Il marchese Rionero pensò di sviare la tristezza della figliuola, menandola un giorno nella capitale.

Benchè Gaetano non avesse in suo cuore acconsentito a questa risoluzione del Marchese, non ne fece motto, imperocchè la costui volontà gli era ormai legge. D’altra parte, il medico vedeva in questa distrazione un mezzo sicuro di far svanire la malinconia della giovinetta, la quale, concentrata nel più cupo silenzio, passava i dì accanto a Carolina, che inutilmente si studiava di ricondurre la diletta amica a quella cara confidenza, onde le loro anime per lo addietro reciprocamente si espandeano.

Beatrice amava sempre la figlia del Conte, ma una pena segreta le stava nel cuore ella dissimulava, studiandosi di non lasciarla iscorgere.

La gita alla capitale fu fissata e mandata ad effetto.
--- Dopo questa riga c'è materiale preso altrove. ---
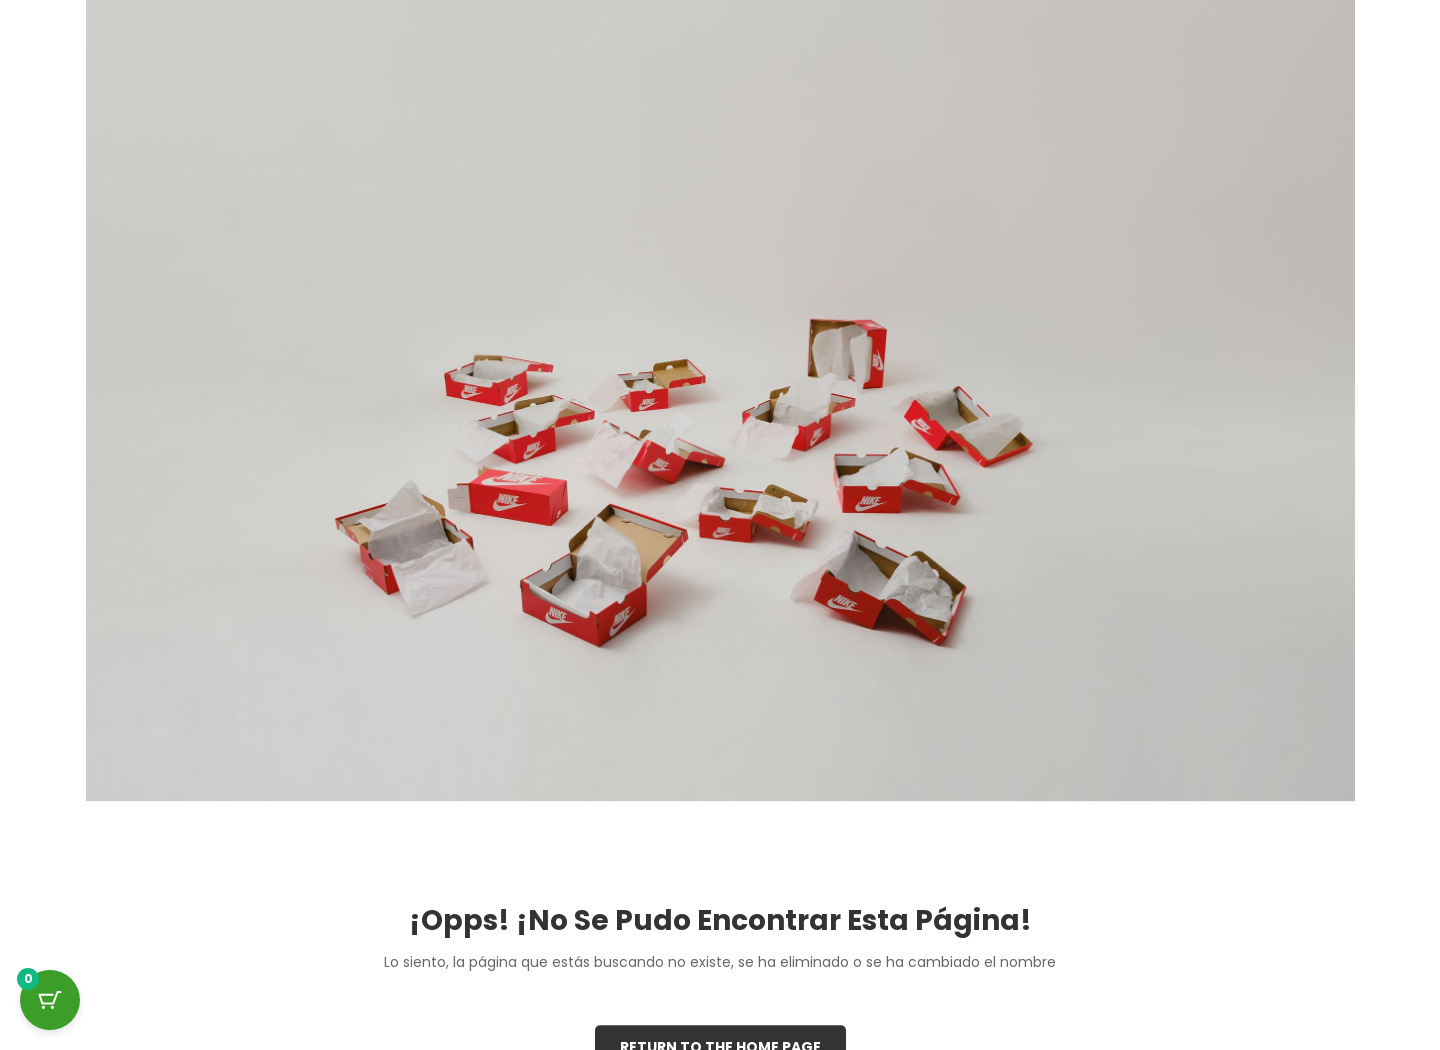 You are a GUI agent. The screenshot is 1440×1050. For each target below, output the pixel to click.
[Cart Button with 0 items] (50, 1000) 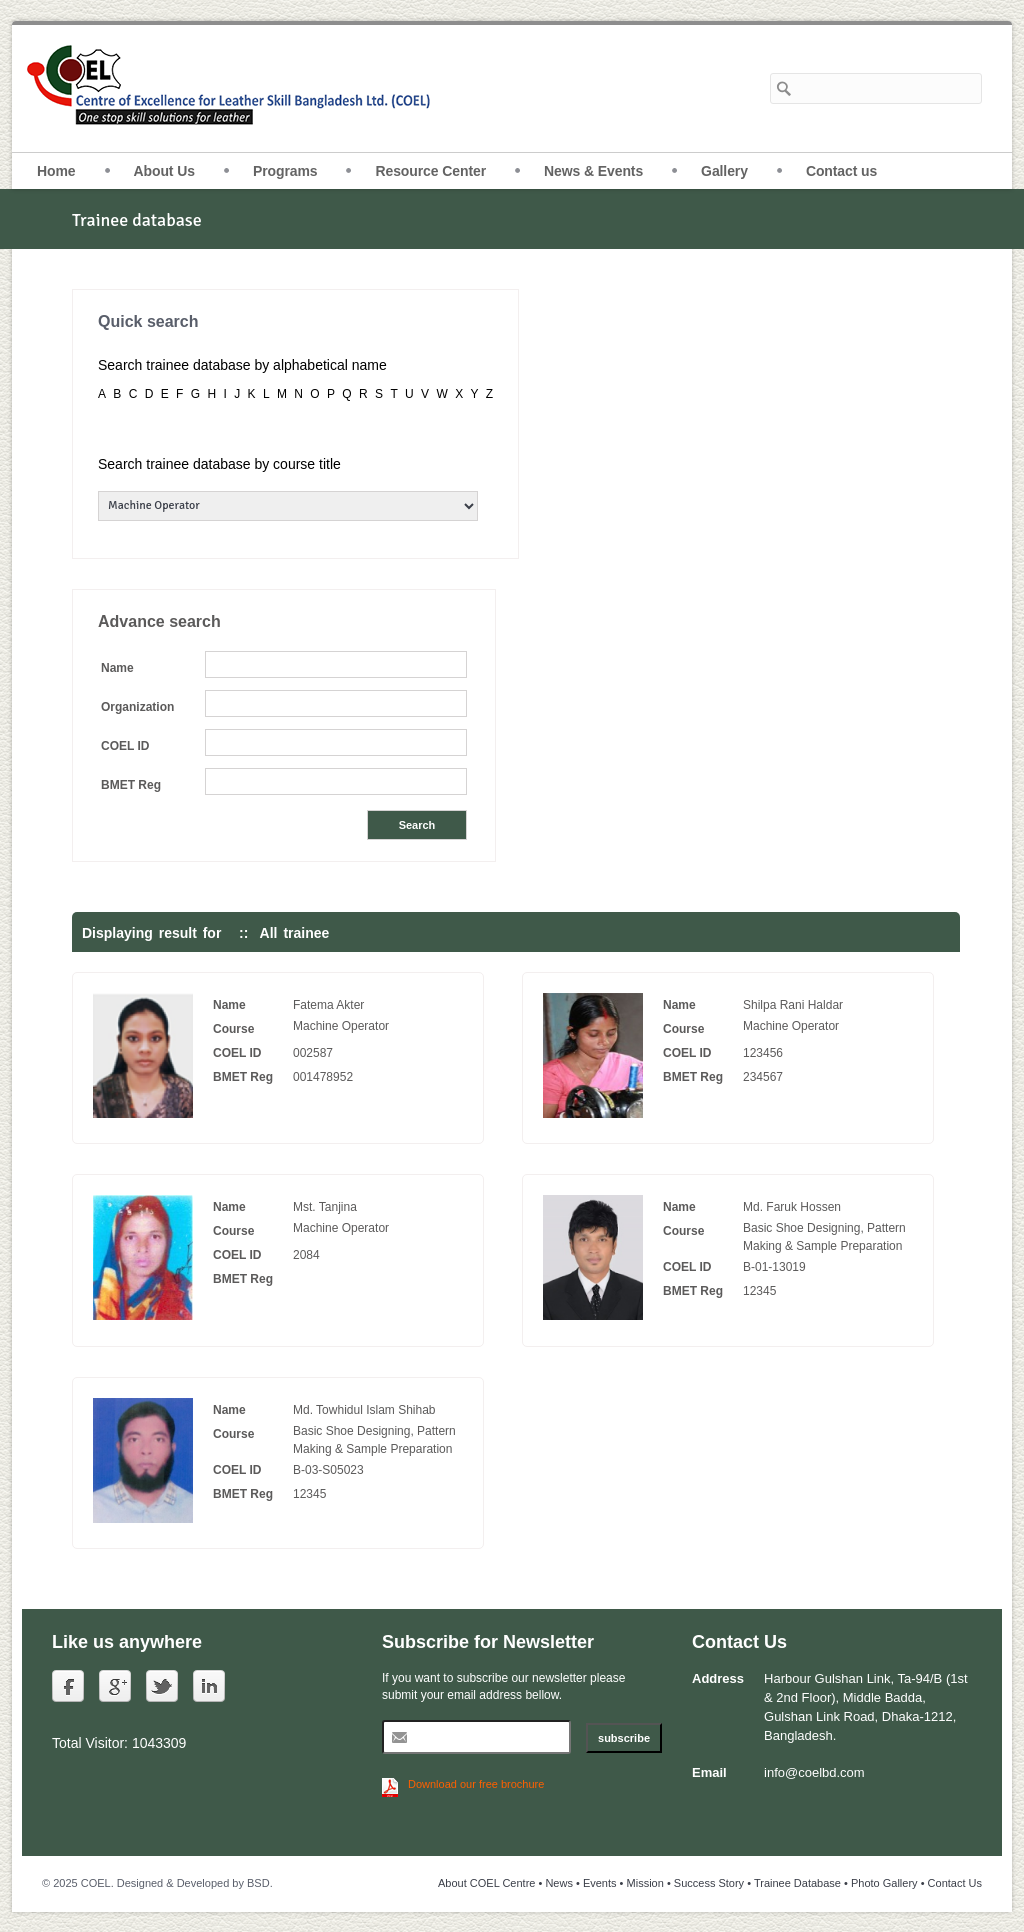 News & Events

Un bel mattino il marchese Rionero, Gaetano, il conte Franconi, Beatrice e Carolina traevano in elegante carrozza alla volta di Castellammare, dove, smontati, presero posto nella strada di ferro.

Beatrice si trovava io un mondo novello... Mille impressioni l’assalivano, mille svariati sentimenti le facevano palpitare il cuore, e, durante tutto quel cammino, i suoi occhi si erano animati, e la sua anima sembrava assorta e rapita da quell’avvicendarsi di grate sensazioni.